The next day I got my daily report and was only compensated for what was entered in the app. I then contacted Lyft Support and they said that they could not pay me for the extra 10 or so miles that I had driven and that I should have dropped them off at the location that was on the app. I emailed again and got it escalated to the manager and they persisted that they would not pay me for the extra miles and time even after explaining to them that it was for the pax safety and not trying to abandon them while trying to provide a pleasant rider experience. They Still refused to pay me.

They said I needed to drop them off at the location that was entered in the app, even if the location entered was wrong. They said, they need to be dropped of at that point and have them request another Lyft ride. So, now, the lesson learned is that I will not and can not be as flexible and accomendating to my pax on a Lyft Line because Lyft will not compensate me for it. From that point, I go STRICTLY to what Lyft app directs me. If it is not correct, sorry pax, thanks to Lyft, I have to end the ride there and you will have to request another ride. You will not be able to adjust to stop at a store either. Nor will you be able to take alternative route that may be faster and get you there quicker. And, if you have a problem with that, you will have to contact Lyft directly. Unfortanely, pax loses out here.


----------



## UberSneak (Dec 31, 2014)

Uhm that's not a scam, that's how line works; the pax paid $25 for a ride from his pickup location directly to the airport, you driving him all over the place isn't going to change how much he pays, and so it won't change those $25. And if this happens again, you don't cancel, because then you won't get paid, you explain to them that a line ride is a 1 way trip, and if they want to go somewhere else you have to END the trip and have them request another line or a regular lyft.

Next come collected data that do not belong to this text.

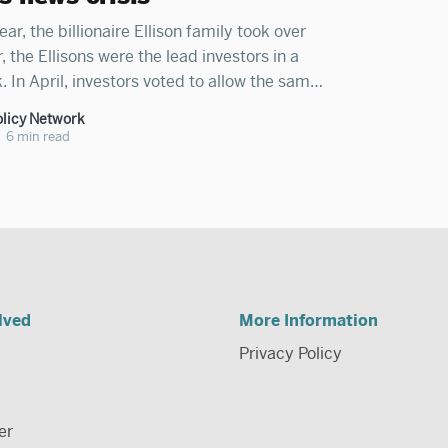
ear, the billionaire Ellison family took over
the Ellisons were the lead investors in a
. In April, investors voted to allow the same
take control of CNN. Billionaire Mark
licy Network
r-total control of Facebook, billionaire
•
6 min read
lved
More Information
Privacy Policy
er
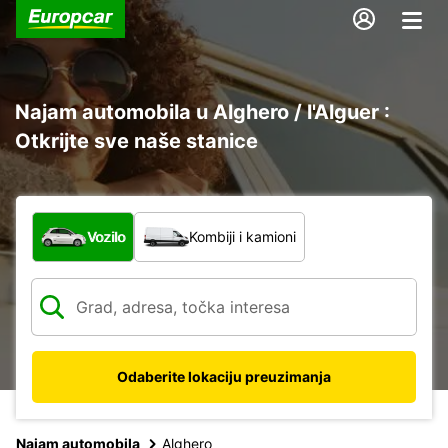
Najam automobila u Alghero / l'Alguer :
Otkrijte sve naše stanice
Koja vrsta vozila?
Vozilo
Kombiji i kamioni
Odaberite lokaciju preuzimanja
Najam automobila
Alghero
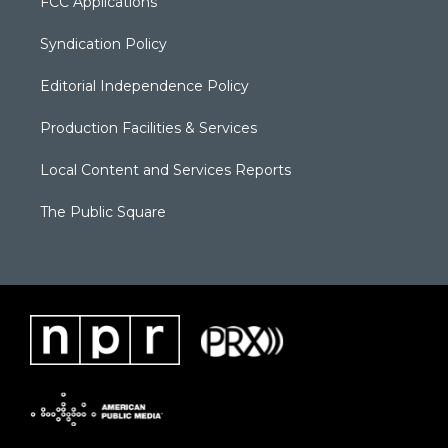
FCC Applications
Syndication Policy
Editorial Independence Policy
Production Facilities & Services
Local Content and Services Reports
The Public Square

How many forums did you post this in!!!! lol


----------



## drovetobroke91604 (Aug 14, 2014)

Ha. 
I posted it in LA and Lyft. 
I'm done with driving at these prices. Like everyone should, I went around and applied for jobs till I found one. 
Uber and Lyft will suck you dry and leave you to die on the 101. 
Maybe in a year or 2 I'll get a check from the attorneys working all these lawsuits.


----------



## TXlyftchick (Jun 5, 2015)

Im sorry but I wouldnt call this a scam. When lyft started lyftline in my city they sent out a training video. In the video it clearly said follow the lyft app for lyft lines and riders have to be picked and dropped what they entered in the app. Also, lyft line isnt set as default so Im sure the passenger knew he requested lyft line. Most passengers use lyft line for airport rides. Im sorry that happened with you.


----------



## drovetobroke91604 (Aug 14, 2014)

It's okay. I've retired


----------



## CurlyTex (Aug 21, 2015)

After giving this feedback to Lyft 4 times now when they ask "Would you recommend Lyft to anyone", and not having heard a peep from them, I'm happy to find other people talking about the issue with Lyft Line. I have had several days when almost every request I got was a Lyft Line request, and often those rides are very long. But I'm pretty sure Lyft riders in our city have cleverly figured out that there simply aren't enough Lyft riders OR long enough routes in our city to put riders together, so they can request via Lyft Line, get a PRIVATE ride, and pay the discounted fare. There is a 99.99% chance there will not be another rider to join the ride. The driver gets a big cut in pay because the ride was a Lyft Line ride. I had one guy who I drove 18 minutes to pick up (a very long time in our city) (why was I the closest Lyft driver to him?), then he wanted to go somewhere that was 5 miles away, and he requested Lyft Line. UGH! I got tired of getting all these Lyft Line requests, so I finally decided to not accept the request if it was Lyft Line. I chickened out after the first two I didn't accept (they came within 5 minutes of each other) and accepted the third one which turned out to be the 5-mile guy. I was concerned my rating would drop if I ignored too many ride requests. I have suggested to Lyft that if no other rider ever joins the ride, they charge the original rider the regular price or at least pay the driver that. No response at all from them.


----------



## Lainey (Oct 8, 2016)

*Google this: Lyft Agrees To Revised $27 Million Deal In Class Action Lawsuit*


----------



## Hunter420 (May 1, 2016)

I had 2 rides on line this weekend with the wrong destination. And both said they were just a little bit further, like 2-4 miles!!!!!! Hardly a few blocks. I think its a new scam!!! Cheap bastards!!! It puts us in a hard place to be so disappointing, although the app needs to be clear on the exact location, with double confirmation.


----------



## Stan07 (Oct 10, 2016)

Lyft Line is a total scam. Be careful!


----------



## Mattio41 (Sep 19, 2016)

What happens to the price if the customer changes the destination in the App ??


----------



## Stan07 (Oct 10, 2016)

First of all, Line rider/driver can't edit the destination in the App, once it's set. Once the driver finalize the trip, he gets the new price based on distance (most likely $5). Pax gets different trip receipt based on the upfront price. Smart people at Lyft keep the difference, unless pax disputes it.


----------



## Loralie (Sep 22, 2016)

Don't accept uber pool rides and lyft lines just don't do it!! I sometimes only do it during high primetimes but even then it's horrible. You won't make any money with those rides and not only that they end up wasting an hour of your time too! Just don't do it. I don't care about my acceptance rate because they cannot deactivate for that.


----------



## SuckA (May 4, 2016)

Correct. Lyft Line is a one way ONLY option. You cannot change the destination mid trip nor can you do a return trip via Lyft Line, you actually have to complete the trip, and have the rider re-request you if she/he wants another Lyft Line back.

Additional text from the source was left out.